(Dataset excerpts)
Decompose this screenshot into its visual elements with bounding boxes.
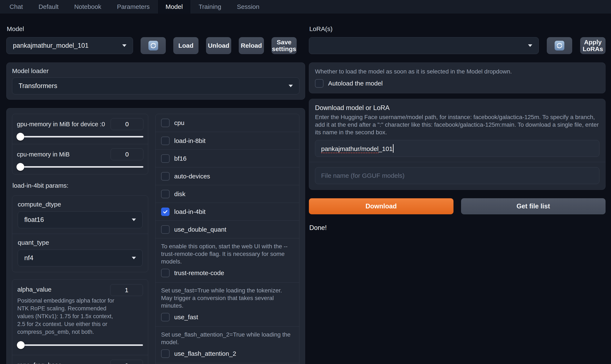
cpu-checkbox-label: cpu [174,119,184,127]
model-loader-value: Transformers [19,82,57,90]
alpha-value-slider[interactable] [17,341,143,349]
download-title: Download model or LoRA [315,104,599,112]
alpha-value-input[interactable] [110,284,143,296]
use-double-quant-checkbox-label: use_double_quant [174,226,226,233]
memory-group: gpu-memory in MiB for device :0 cpu-memo… [12,114,148,174]
download-info: Enter the Hugging Face username/model pa… [315,113,599,136]
checkbox-row-load-in-4bit[interactable]: load-in-4bit [156,203,299,221]
checkbox-row-use-fast[interactable]: use_fast [161,313,294,321]
use-double-quant-checkbox[interactable] [161,225,169,234]
load-in-8bit-checkbox[interactable] [161,137,169,145]
tab-default[interactable]: Default [31,0,66,13]
unload-button[interactable]: Unload [206,37,231,54]
exllama-note-section: Disable ExLlama kernel. [156,363,299,364]
disk-checkbox[interactable] [161,190,169,198]
refresh-models-button[interactable] [141,37,166,54]
model-dropdown[interactable]: pankajmathur_model_101 [6,37,133,54]
cpu-memory-slider[interactable] [17,163,143,171]
tab-notebook[interactable]: Notebook [66,0,109,13]
chevron-down-icon [122,44,127,47]
compute-dtype-dropdown[interactable]: float16 [18,211,143,228]
checkbox-row-use-flash-attention-2[interactable]: use_flash_attention_2 [161,350,294,358]
apply-loras-button[interactable]: Apply LoRAs [580,37,606,54]
trust-remote-code-checkbox[interactable] [161,269,169,277]
gpu-memory-row: gpu-memory in MiB for device :0 [12,114,148,144]
dtype-group: compute_dtype float16 quant_type nf4 [12,195,148,272]
rope-freq-base-input[interactable] [110,360,143,364]
quant-type-dropdown[interactable]: nf4 [18,249,143,266]
flags-checkbox-list: cpu load-in-8bit bf16 [156,114,299,364]
rope-freq-base-row: rope_freq_base If greater than 0, will b… [12,355,148,364]
text-cursor [393,144,393,153]
autoload-checkbox[interactable] [315,79,324,88]
use-flash-attention-2-checkbox[interactable] [161,350,169,358]
download-model-input-misspelled-text: pankajmathur/model [321,145,378,153]
checkbox-row-cpu[interactable]: cpu [156,114,299,132]
slider-track[interactable] [17,166,143,168]
lora-dropdown[interactable] [309,37,539,54]
use-flash-attention-2-section: Set use_flash_attention_2=True while loa… [156,326,299,363]
chevron-down-icon [132,219,136,221]
auto-devices-checkbox-label: auto-devices [174,173,210,180]
get-file-list-button[interactable]: Get file list [461,198,606,214]
cpu-memory-input[interactable] [111,148,143,160]
use-fast-section: Set use_fast=True while loading the toke… [156,282,299,326]
tab-chat[interactable]: Chat [2,0,31,13]
bf16-checkbox-label: bf16 [174,155,186,162]
slider-track[interactable] [17,136,143,137]
gpu-memory-input[interactable] [111,118,143,130]
load-in-4bit-checkbox[interactable] [161,208,169,216]
save-settings-button[interactable]: Save settings [272,37,297,54]
gpu-memory-slider[interactable] [17,133,143,141]
check-icon [163,209,168,215]
lora-label: LoRA(s) [309,25,606,33]
use-fast-checkbox[interactable] [161,313,169,321]
slider-thumb[interactable] [17,341,25,349]
disk-checkbox-label: disk [174,190,185,198]
model-label: Model [7,25,305,33]
checkbox-row-trust-remote-code[interactable]: trust-remote-code [161,269,294,277]
auto-devices-checkbox[interactable] [161,172,169,181]
use-fast-info: Set use_fast=True while loading the toke… [161,287,294,310]
gguf-file-name-input[interactable] [315,167,599,184]
alpha-value-info: Positional embeddings alpha factor for N… [17,297,120,336]
download-status-text: Done! [309,224,606,232]
checkbox-row-autoload[interactable]: Autoload the model [315,79,599,88]
use-fast-checkbox-label: use_fast [174,313,198,321]
tab-model[interactable]: Model [157,0,191,13]
alpha-value-row: alpha_value Positional embeddings alpha … [12,280,148,355]
refresh-icon [555,41,564,51]
refresh-loras-button[interactable] [547,37,572,54]
checkbox-row-auto-devices[interactable]: auto-devices [156,167,299,185]
checkbox-row-use-double-quant[interactable]: use_double_quant [156,221,299,238]
slider-track[interactable] [17,344,143,346]
download-button[interactable]: Download [309,198,454,214]
load-in-4bit-checkbox-label: load-in-4bit [174,208,206,215]
quant-type-value: nf4 [24,254,33,262]
tab-training[interactable]: Training [191,0,229,13]
slider-thumb[interactable] [16,163,24,171]
slider-thumb[interactable] [16,133,24,141]
quant-type-label: quant_type [18,239,143,246]
compute-dtype-label: compute_dtype [18,201,143,208]
cpu-memory-row: cpu-memory in MiB [12,144,148,174]
download-model-input[interactable]: pankajmathur/model_101 [315,140,599,157]
rope-group: alpha_value Positional embeddings alpha … [12,279,148,364]
load-button[interactable]: Load [173,37,198,54]
rope-freq-base-label: rope_freq_base [17,360,62,364]
tab-parameters[interactable]: Parameters [109,0,157,13]
reload-button[interactable]: Reload [239,37,264,54]
top-tab-bar: Chat Default Notebook Parameters Model T… [0,0,611,13]
bf16-checkbox[interactable] [161,154,169,163]
compute-dtype-value: float16 [24,216,44,224]
checkbox-row-bf16[interactable]: bf16 [156,149,299,167]
cpu-checkbox[interactable] [161,119,169,127]
load-in-4bit-params-label: load-in-4bit params: [13,182,148,189]
tab-session[interactable]: Session [229,0,267,13]
use-flash-attention-2-checkbox-label: use_flash_attention_2 [174,350,236,357]
refresh-icon [148,41,158,51]
model-loader-dropdown[interactable]: Transformers [12,78,299,94]
checkbox-row-disk[interactable]: disk [156,185,299,203]
checkbox-row-load-in-8bit[interactable]: load-in-8bit [156,132,299,149]
use-flash-attention-2-info: Set use_flash_attention_2=True while loa… [161,331,294,346]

(Task goal)
Whenever a line of the data above includes the word "file", copy that line.

(Response below)
get-file-list-button[interactable]: Get file list [461,198,606,214]
gguf-file-name-input[interactable] [315,167,599,184]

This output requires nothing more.